Experimental Design
There are 3 treatments. It's a between-subjects design.
1. Baseline treatment (classical principal-agent analysis)
Subjects are randomly assigned to two roles firms and workers. Each subject is assigned to one and only one of these two roles. There is one firm and one worker in each group.
Subjects in the role of firms make one of the following two choices. (i) Offer the contract, which gives them a positive profit, or (ii) exit the experiment with only the participation fee.
Subjects in the role of workers make one of the following two choices. (i) Choose the contract that is offered, in which case they also need to choose the effort level, which is either `high' or `low', or (ii) choose to exit the experiment with their participation fee.
The chosen effort level is only privately observable to the worker, but it is never observed by the firm. The firm cannot observe the effort level of the worker, and hence cannot punish or impose any sanctions on the worker.
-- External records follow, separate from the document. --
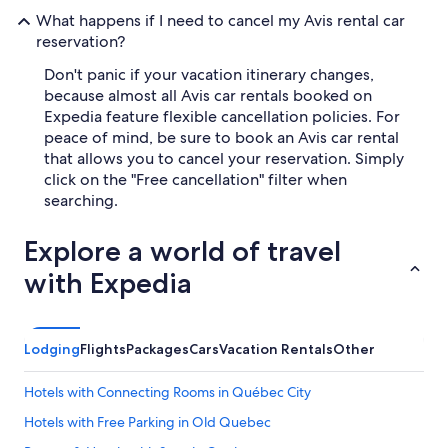
What happens if I need to cancel my Avis rental car
reservation?
Don't panic if your vacation itinerary changes,
because almost all Avis car rentals booked on
Expedia feature flexible cancellation policies. For
peace of mind, be sure to book an Avis car rental
that allows you to cancel your reservation. Simply
click on the "Free cancellation" filter when
searching.
Explore a world of travel
with Expedia
Lodging
Flights
Packages
Cars
Vacation Rentals
Other
Hotels with Connecting Rooms in Québec City
Hotels with Free Parking in Old Quebec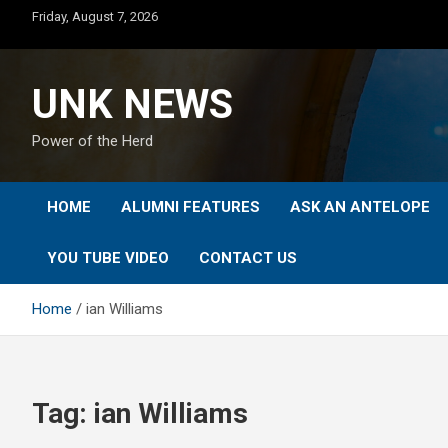
Skip
Friday, August 7, 2026
to
content
UNK NEWS
Power of the Herd
HOME
ALUMNI FEATURES
ASK AN ANTELOPE
YOU TUBE VIDEO
CONTACT US
Home
ian Williams
Tag:
ian Williams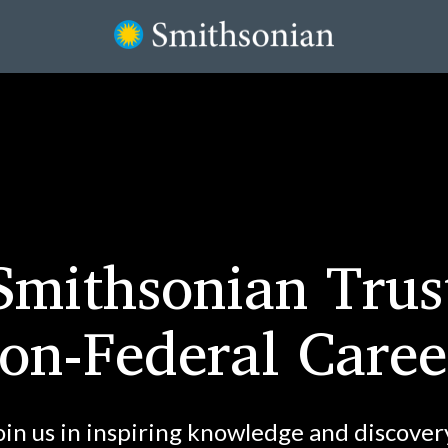
Smithsonian Trus
on-Federal Caree
oin us in inspiring knowledge and discover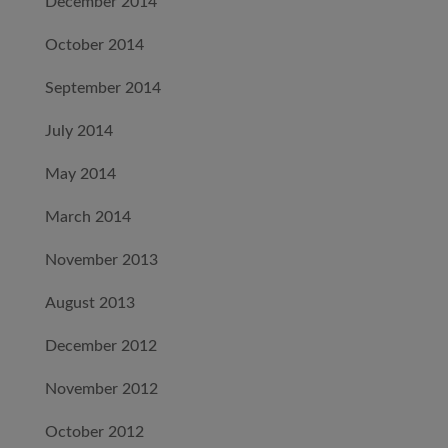
December 2014
October 2014
September 2014
July 2014
May 2014
March 2014
November 2013
August 2013
December 2012
November 2012
October 2012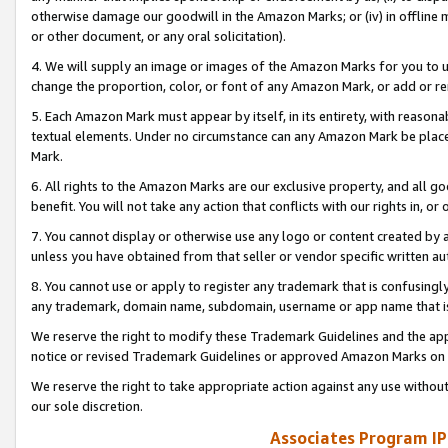
otherwise damage our goodwill in the Amazon Marks; or (iv) in offline ma
or other document, or any oral solicitation).
4. We will supply an image or images of the Amazon Marks for you to 
change the proportion, color, or font of any Amazon Mark, or add or
5. Each Amazon Mark must appear by itself, in its entirety, with reason
textual elements. Under no circumstance can any Amazon Mark be placed
Mark.
6. All rights to the Amazon Marks are our exclusive property, and all 
benefit. You will not take any action that conflicts with our rights in, 
7. You cannot display or otherwise use any logo or content created by a
unless you have obtained from that seller or vendor specific written au
8. You cannot use or apply to register any trademark that is confusingly
any trademark, domain name, subdomain, username or app name that is 
We reserve the right to modify these Trademark Guidelines and the app
notice or revised Trademark Guidelines or approved Amazon Marks on t
We reserve the right to take appropriate action against any use without
our sole discretion.
Associates Program IP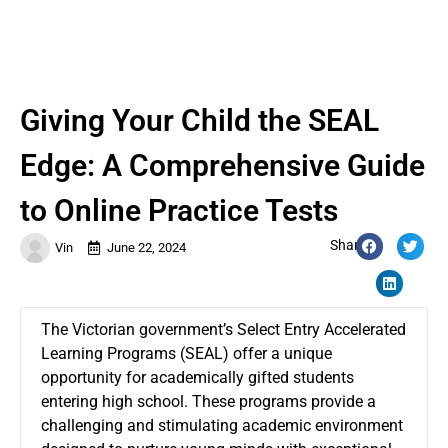
Giving Your Child the SEAL
Edge: A Comprehensive Guide
to Online Practice Tests
Share:
Vin
June 22, 2024
The Victorian government’s Select Entry Accelerated
Learning Programs (SEAL) offer a unique
opportunity for academically gifted students
entering high school. These programs provide a
challenging and stimulating academic environment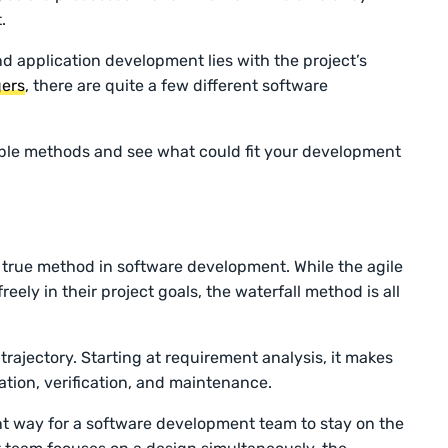
t.
d application development lies with the project’s
ers
, there are quite a few different software
able methods and see what could fit your development
d true method in software development. While the agile
ly in their project goals, the waterfall method is all
trajectory. Starting at requirement analysis, it makes
tion, verification, and maintenance.
nt way for a software development team to stay on the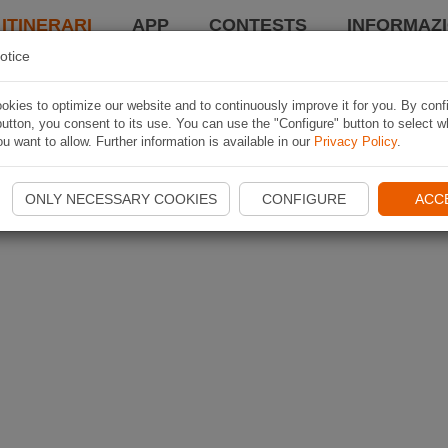
 ITINERARI
APP
CONTESTS
INFORMAZI
otice
kies to optimize our website and to continuously improve it for you. By conf
utton, you consent to its use. You can use the "Configure" button to select w
u want to allow. Further information is available in our
Privacy Policy
.
ONLY NECESSARY COOKIES
CONFIGURE
ACC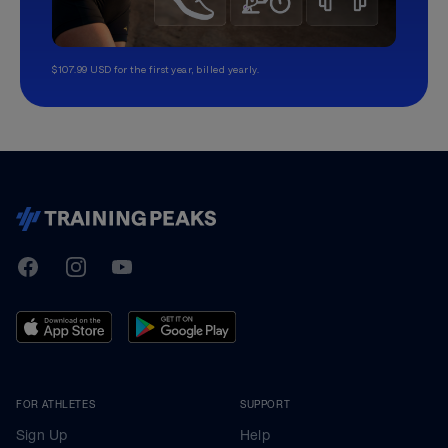
$107.99 USD for the first year, billed yearly.
TrainingPeaks
Facebook
Instagram
Youtube
FOR ATHLETES
SUPPORT
Sign Up
Help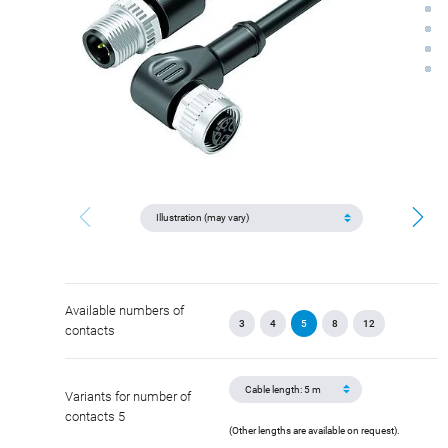
Available numbers of
3
4
5
8
12
contacts
Variants for number of
contacts 5
(Other lengths are available on request).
Each effort level leads to one of two possible states of the world - a good state and a bad state. (i) A good state of the world, in which the firm receives a high profit, or (ii) a bad state of the world in which the firm receives a low profit.
Information on the level of profits in each state of the world, good state and bad state, is shown only to the firms but not to the workers.
A high (low) effort level by the worker makes the good (bad) state and high (low) profits of the firm, relatively more likely.
Workers make their effort choices for two different cases, both run in a random order.
Variable wage case: In the first case, workers are paid a wage that depends only on the state of the world.
Fixed Wage case: In the second case, workers are paid a fixed wage independent of the state of the world.
The two cases will run only once. After completing responses for one case, subjects cannot know any result fron the completed part before starting the second case. After completing both cases, they will get to know the results of both cases. Subject's income in tokens is calculated separately in each case and it depends on their decisions and the decisions of their matched firm or worker. After the experiment, only one case will be randomly chosen to pay the subjects. The identity of subjects stays anonymous.
2. Treatment 1 (Firm culture, workplace norms, and guilt-aversion)
The only difference than baseline treatment is that in Treatment 1 the workplace norms announcement makes workers aware of the firm's expectations of worker's (high) effort.
3. Treatment 2 (Social norms and shame-aversion)
The only difference than baseline treatment is that in Treatment 2 the workers are given information that their social group expect they ought to choose a `high' effort level. Subjects also receive information on the effort level chosen by other members of the social group in similar experiments. If a worker falls short of the effort expectations of their social group, they could be sanctioned by the social group. Such sanctions take the form of social disapproval of `low' effort that falls below the expectations of the social group.
4. Treatment 3 (Firm culture, workplace norms, punishment and guilt-aversion)
The only difference, as compared to Treatment 1, is that in Treatment 3 the worker's effort choice is observable to the firm but the firm cannot produce a verifiable signal of the effort of the worker that can be produced as evidence in a court of law (i.e., observable but non-verifiable effort). The firm can disapprove worker's low effort but cannot impose any monetary punishments.